The cockroach system shows a promise to extend far into the future and positively contribute to the understandings of toxicological mechanisms associated with toxicant exposure. Overall, the utility of cockroach models as interesting strategies to study adverse effects of xenobiotics on the ecosystem has been reviewed herein. However, there are some open questions still requiring further scrutiny (Table 3) to fully validate this promising model organism as a complementary system in environmental toxicology research. We are quite aware that these highlighted questions can be expanded with specific experimental design by researchers to further substantiate the utility of cockroaches in understanding toxicological mechanisms.

Table 3

Selected open questions associated with the utility of cockroach in toxicology research.

Main aspects	Open questions needing further research
Sex and specie	Are there sex- and specie-specific differences in the toxicological responses in cockroach models? Does hormone differences between male and female affect toxicity in cockroaches?
Age	What is the influence of age or stages of metamorphosis on the toxicological responses in cockroach model?
Population	Are there population-specific differences between cockroaches reared in the laboratory environment and those in the natural habitat?

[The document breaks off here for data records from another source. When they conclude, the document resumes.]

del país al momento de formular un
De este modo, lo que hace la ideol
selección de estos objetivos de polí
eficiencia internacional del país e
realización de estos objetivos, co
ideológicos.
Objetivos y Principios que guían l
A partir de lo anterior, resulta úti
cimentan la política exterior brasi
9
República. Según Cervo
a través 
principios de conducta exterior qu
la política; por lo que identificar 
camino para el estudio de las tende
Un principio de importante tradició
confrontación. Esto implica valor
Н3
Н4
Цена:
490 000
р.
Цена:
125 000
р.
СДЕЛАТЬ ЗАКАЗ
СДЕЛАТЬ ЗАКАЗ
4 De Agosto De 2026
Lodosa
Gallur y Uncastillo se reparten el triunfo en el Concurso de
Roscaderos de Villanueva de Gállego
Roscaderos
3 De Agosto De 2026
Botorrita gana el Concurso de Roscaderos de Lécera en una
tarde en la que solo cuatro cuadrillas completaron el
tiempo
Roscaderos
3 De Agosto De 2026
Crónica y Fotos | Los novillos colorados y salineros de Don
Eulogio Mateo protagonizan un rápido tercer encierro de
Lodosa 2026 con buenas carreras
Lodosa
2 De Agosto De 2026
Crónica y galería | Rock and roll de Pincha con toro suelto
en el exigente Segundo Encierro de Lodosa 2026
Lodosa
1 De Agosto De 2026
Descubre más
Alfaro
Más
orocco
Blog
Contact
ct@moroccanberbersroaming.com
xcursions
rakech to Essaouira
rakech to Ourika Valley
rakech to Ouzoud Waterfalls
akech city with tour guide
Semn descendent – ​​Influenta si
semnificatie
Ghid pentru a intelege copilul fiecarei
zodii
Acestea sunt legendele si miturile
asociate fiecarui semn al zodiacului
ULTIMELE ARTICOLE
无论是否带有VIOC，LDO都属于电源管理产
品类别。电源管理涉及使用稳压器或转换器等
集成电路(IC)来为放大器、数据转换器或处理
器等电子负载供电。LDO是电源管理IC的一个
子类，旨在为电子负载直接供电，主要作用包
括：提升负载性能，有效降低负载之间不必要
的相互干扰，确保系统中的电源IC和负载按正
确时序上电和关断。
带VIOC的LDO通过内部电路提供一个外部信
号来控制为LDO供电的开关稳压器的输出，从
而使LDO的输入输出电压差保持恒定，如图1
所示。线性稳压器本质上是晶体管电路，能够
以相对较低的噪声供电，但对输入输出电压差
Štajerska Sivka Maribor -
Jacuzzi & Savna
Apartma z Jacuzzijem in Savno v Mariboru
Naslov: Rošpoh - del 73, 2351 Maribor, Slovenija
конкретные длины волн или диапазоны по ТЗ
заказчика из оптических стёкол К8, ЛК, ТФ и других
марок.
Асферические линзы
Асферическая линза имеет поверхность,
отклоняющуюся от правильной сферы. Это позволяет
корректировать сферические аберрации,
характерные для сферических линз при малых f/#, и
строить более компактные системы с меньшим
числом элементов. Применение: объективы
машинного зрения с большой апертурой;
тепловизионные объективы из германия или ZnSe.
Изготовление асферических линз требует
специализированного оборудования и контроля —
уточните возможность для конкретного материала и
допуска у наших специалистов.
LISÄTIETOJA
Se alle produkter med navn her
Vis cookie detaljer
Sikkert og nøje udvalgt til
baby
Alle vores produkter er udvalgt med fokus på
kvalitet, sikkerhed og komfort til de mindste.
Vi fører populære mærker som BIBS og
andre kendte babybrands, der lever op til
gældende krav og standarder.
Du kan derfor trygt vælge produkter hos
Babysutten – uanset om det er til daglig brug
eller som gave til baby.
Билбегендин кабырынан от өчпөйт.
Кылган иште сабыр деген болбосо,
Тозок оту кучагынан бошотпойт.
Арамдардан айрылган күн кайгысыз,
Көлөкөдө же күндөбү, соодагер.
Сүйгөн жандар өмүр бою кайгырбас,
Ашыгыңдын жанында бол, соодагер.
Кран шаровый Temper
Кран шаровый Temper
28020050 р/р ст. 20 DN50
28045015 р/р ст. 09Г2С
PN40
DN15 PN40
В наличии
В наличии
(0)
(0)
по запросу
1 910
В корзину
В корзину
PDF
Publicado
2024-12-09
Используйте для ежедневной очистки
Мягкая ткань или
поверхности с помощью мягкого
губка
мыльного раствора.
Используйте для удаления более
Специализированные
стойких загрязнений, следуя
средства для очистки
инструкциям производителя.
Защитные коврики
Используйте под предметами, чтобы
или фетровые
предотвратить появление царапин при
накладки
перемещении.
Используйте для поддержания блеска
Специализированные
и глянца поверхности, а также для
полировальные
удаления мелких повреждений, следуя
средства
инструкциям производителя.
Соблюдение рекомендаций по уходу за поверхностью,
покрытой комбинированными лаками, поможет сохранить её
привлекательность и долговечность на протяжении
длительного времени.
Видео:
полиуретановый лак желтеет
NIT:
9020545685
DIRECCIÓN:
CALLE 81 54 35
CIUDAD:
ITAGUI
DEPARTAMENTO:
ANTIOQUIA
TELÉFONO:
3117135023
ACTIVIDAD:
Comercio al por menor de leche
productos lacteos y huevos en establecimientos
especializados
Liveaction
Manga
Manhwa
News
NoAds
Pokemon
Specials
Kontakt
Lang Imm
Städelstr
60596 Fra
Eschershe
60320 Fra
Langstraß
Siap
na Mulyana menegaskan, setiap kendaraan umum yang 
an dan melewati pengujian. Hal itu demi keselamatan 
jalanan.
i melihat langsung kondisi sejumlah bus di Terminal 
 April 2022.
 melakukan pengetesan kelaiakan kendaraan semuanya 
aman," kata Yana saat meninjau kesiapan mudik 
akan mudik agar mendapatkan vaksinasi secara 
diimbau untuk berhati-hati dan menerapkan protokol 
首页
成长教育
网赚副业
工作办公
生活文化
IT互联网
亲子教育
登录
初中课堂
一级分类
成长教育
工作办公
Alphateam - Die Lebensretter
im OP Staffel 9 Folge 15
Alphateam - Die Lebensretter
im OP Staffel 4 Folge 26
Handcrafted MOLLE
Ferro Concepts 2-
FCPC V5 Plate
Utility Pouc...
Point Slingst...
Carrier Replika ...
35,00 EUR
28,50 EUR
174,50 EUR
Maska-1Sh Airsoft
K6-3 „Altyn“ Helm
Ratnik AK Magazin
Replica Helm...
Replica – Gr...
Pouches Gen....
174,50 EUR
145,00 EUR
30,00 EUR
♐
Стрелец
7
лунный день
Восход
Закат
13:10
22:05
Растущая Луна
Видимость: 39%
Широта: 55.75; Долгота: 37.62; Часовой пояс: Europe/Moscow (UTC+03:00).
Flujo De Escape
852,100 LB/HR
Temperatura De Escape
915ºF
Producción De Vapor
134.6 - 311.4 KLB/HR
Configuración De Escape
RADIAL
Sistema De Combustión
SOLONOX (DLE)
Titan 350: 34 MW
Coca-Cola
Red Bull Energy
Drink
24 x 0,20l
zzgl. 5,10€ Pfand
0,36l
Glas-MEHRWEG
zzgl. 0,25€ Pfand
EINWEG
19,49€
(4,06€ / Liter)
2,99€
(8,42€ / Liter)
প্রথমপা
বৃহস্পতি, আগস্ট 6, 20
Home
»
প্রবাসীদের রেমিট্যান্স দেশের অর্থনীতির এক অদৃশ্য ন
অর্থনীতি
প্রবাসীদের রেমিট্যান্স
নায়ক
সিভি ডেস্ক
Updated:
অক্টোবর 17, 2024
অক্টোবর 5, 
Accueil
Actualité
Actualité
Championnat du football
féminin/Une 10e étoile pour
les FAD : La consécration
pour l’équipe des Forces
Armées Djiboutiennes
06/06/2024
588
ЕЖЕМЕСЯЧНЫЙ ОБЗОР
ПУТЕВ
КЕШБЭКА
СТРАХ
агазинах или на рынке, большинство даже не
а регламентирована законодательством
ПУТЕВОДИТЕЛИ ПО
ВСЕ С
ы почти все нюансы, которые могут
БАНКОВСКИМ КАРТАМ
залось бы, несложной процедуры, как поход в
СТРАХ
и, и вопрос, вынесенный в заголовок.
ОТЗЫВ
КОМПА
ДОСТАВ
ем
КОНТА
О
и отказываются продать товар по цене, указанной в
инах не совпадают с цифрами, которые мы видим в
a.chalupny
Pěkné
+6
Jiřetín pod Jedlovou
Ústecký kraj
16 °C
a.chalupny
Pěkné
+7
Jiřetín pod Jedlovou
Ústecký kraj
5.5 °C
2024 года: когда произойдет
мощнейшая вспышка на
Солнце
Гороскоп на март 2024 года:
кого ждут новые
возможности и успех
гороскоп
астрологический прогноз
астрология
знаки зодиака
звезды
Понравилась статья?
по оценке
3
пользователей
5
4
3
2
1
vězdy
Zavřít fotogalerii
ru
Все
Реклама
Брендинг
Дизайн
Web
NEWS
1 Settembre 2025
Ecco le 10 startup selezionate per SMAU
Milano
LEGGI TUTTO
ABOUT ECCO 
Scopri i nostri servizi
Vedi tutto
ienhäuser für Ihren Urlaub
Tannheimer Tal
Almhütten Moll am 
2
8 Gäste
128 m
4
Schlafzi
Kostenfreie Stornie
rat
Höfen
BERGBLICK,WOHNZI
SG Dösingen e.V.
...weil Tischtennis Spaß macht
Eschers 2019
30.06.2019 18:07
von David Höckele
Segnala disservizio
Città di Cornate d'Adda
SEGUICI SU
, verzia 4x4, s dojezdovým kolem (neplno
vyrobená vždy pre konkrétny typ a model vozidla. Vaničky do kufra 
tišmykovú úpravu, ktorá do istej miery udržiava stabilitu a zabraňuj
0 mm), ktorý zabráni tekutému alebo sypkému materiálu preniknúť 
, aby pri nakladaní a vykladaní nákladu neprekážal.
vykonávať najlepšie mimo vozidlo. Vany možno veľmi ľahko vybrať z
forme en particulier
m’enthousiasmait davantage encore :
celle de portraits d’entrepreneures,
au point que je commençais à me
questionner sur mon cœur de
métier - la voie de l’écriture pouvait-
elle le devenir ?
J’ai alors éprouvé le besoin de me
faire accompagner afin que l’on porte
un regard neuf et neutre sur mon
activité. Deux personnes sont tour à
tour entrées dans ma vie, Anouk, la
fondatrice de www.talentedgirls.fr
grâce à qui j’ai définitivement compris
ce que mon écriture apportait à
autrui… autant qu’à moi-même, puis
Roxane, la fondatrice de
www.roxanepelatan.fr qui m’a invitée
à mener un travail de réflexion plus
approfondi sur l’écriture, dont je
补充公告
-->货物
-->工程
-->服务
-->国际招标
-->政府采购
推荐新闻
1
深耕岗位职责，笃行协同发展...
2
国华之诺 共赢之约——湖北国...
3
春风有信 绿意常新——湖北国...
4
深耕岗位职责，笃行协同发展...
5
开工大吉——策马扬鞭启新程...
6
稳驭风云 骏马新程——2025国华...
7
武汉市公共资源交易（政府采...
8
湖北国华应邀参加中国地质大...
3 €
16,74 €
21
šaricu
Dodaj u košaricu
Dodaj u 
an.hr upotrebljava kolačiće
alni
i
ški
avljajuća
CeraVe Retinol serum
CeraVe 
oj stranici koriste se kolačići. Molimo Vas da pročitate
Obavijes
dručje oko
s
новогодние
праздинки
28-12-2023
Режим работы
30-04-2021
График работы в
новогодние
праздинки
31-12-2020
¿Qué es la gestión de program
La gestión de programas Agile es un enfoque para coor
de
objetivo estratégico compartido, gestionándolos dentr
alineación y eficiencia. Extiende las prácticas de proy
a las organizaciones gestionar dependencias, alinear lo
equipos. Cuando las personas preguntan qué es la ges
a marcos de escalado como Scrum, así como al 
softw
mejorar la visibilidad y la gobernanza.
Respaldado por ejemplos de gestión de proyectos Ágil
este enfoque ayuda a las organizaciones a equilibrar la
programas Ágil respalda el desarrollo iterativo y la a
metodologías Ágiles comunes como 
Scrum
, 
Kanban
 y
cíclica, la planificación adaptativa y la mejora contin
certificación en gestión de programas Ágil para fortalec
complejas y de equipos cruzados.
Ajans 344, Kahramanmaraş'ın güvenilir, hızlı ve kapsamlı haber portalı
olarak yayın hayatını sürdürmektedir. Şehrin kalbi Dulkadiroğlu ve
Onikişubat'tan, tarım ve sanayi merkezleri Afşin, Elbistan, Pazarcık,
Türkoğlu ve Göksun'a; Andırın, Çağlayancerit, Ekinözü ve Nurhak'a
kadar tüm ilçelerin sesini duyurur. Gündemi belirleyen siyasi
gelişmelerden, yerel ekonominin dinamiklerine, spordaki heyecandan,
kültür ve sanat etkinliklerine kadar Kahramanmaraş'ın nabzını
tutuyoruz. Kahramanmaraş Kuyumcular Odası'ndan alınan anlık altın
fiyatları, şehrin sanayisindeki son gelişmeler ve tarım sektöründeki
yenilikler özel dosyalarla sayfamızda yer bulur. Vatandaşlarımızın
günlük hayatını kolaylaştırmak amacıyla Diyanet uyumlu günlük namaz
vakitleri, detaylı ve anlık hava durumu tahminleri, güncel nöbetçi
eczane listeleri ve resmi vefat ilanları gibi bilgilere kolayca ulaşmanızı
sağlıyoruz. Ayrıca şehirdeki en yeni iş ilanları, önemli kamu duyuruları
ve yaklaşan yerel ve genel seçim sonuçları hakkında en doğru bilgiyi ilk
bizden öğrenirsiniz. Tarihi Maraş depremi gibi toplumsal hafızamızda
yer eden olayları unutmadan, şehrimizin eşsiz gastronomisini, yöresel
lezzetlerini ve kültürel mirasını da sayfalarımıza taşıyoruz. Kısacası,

How does domestication influence toxicological response of cockroach model?
Transgeneration	Can toxicological responses produce multigenerational effect in cockroach model?
Metabolic factors and food	Do metabolic factors and food (e.g., hungry versus fed cockroaches) influence toxicological responses in cockroach model?
Neurodegenerative disorders	Can the cockroach be used to model neurodegenerative disorders following exposure to multiple environmental stressors?
Organ and tissue specificity	Are there organ- and tissue-specific differences in the toxicological responses in cockroach models? Do reproductive toxicants differentially affect testes and ovaries in cockroaches?
Routes of exposure	Are there toxicological responses differences in the routes (e.g., oral, injection and inhalation) of toxicant exposure in cockroaches?
Testing conditions	Can behavioral and toxicological responses in cockroaches depend on testing conditions (e.g., individual vs. group-raised animals)?
Behavioral and biochemical endpoints	How do changes in biochemical endpoints correlate with specific behavioral phenotypes in cockroach-based models?